Insomma, quando Jolene sbotta “Non c’è nessun tornado, capitano. Oh, scusate, l’hanno detto i soldati, allora è vero… perché a quello che dicono loro ci credete tutti, giusto?” mi vengono i brividi, perché se al posto della parola “soldati” ci metti “televisione” mi appare terribile il potere coercitivo dei media, vecchi e nuovi.
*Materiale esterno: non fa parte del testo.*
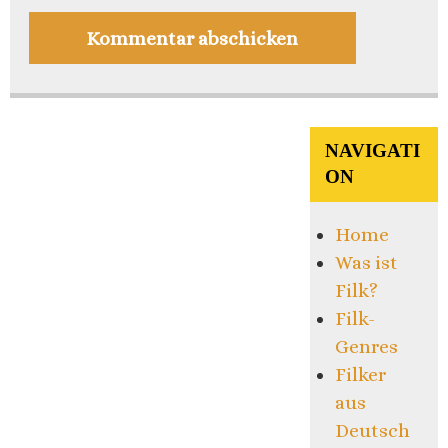
NAVIGATI
ON
Home
Was ist
Filk?
Filk-
Genres
Filker
aus
Deutsch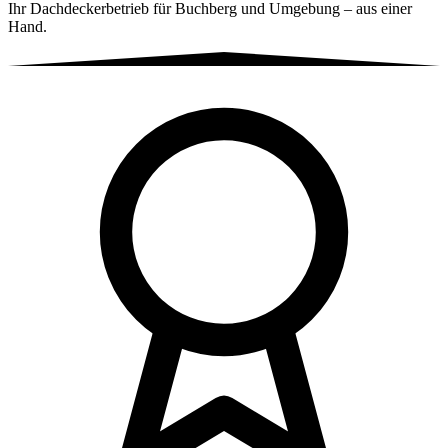
Ihr Dachdeckerbetrieb für Buchberg und Umgebung – aus einer
Hand.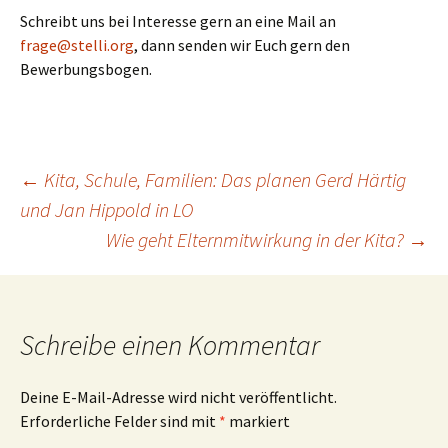
Schreibt uns bei Interesse gern an eine Mail an
frage@stelli.org
, dann senden wir Euch gern den
Bewerbungsbogen.
Beitrags-
←
Kita, Schule, Familien: Das planen Gerd Härtig
und Jan Hippold in LO
Wie geht Elternmitwirkung in der Kita?
→
Navigation
Schreibe einen Kommentar
Deine E-Mail-Adresse wird nicht veröffentlicht.
Erforderliche Felder sind mit
*
markiert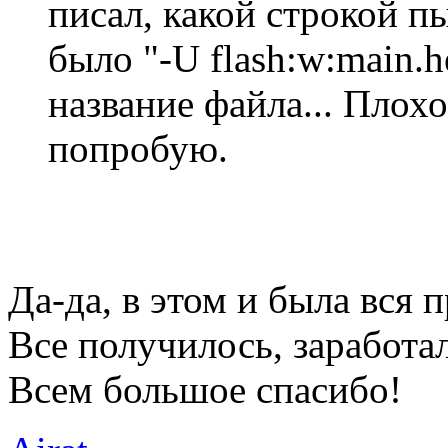
писал, какой строкой п
было "-U flash:w:main.
название файла... Плох
попробую.
Да-да, в этом и была вся п
Все получилось, заработа
Всем большое спасибо!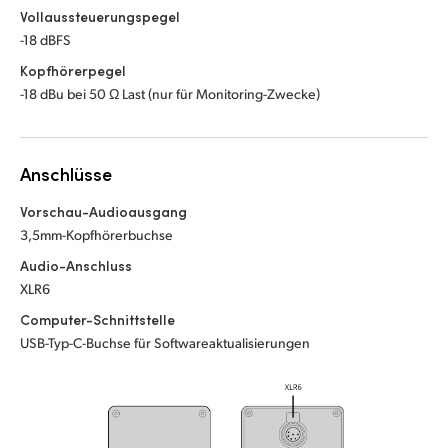
Vollaussteuerungspegel
-18 dBFS
Kopfhörerpegel
-18 dBu bei 50 Ω Last (nur für
Monitoring-Zwecke
)
Anschlüsse
Vorschau-Audioausgang
3,5mm-Kopfhörerbuchse
Audio-Anschluss
XLR6
Computer-Schnittstelle
USB-Typ-C-Buchse für Softwareaktualisierungen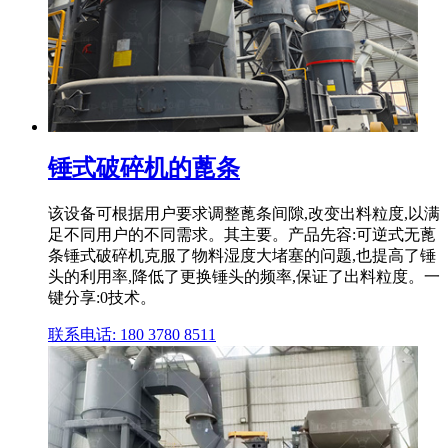
锤式破碎机的蓖条
该设备可根据用户要求调整蓖条间隙,改变出料粒度,以满
足不同用户的不同需求。其主要。产品先容:可逆式无蓖
条锤式破碎机克服了物料湿度大堵塞的问题,也提高了锤
头的利用率,降低了更换锤头的频率,保证了出料粒度。一
键分享:0技术。
联系电话: 180 3780 8511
Tornando alla storia, Davide è disperato: la sceneggiatura è perfetta nel dipingere, ancora meglio che nello sbrocco del numero precedente, l’avvilimento di Davide, smarrito, che anche se può contare su Carrie e Jolene sente su di sé il peso della situazione apparentemente senza via d’uscita e della responsabilità verso le persone che dipendono da lui. Questo porta a un secondo grande tema importante, che deflagra nella didascalia dell’ultima tavola:
Caravan è dedicato alla memoria dei genitori di Medda, il che rende ancora più autoriale di quanto si poteva credere l’intera serie. Il rapporto genitori-figli visto in tutta la mini (soprattutto nella famiglia Donati, ma anche nella famiglia Bresler, tra Carrie e Jolene, nell’episodio dell’indiano, nella storia del sindaco Banks nel # 3…) appare evidente e pesante nell’economia della serie, una marcata sottolineatura della figura dei padri (come in
Lost!) e delle madri che scandaglia uno dei rapporti interpersonali più affascinanti e complicati del genere umano. Il rapporto dei figli coi genitori si può facilmente vedere anche come recupero della memoria storica, del passato che i “vecchi” trasmettono ai giovani, e ritorniamo dunque all’importanza dei flashback.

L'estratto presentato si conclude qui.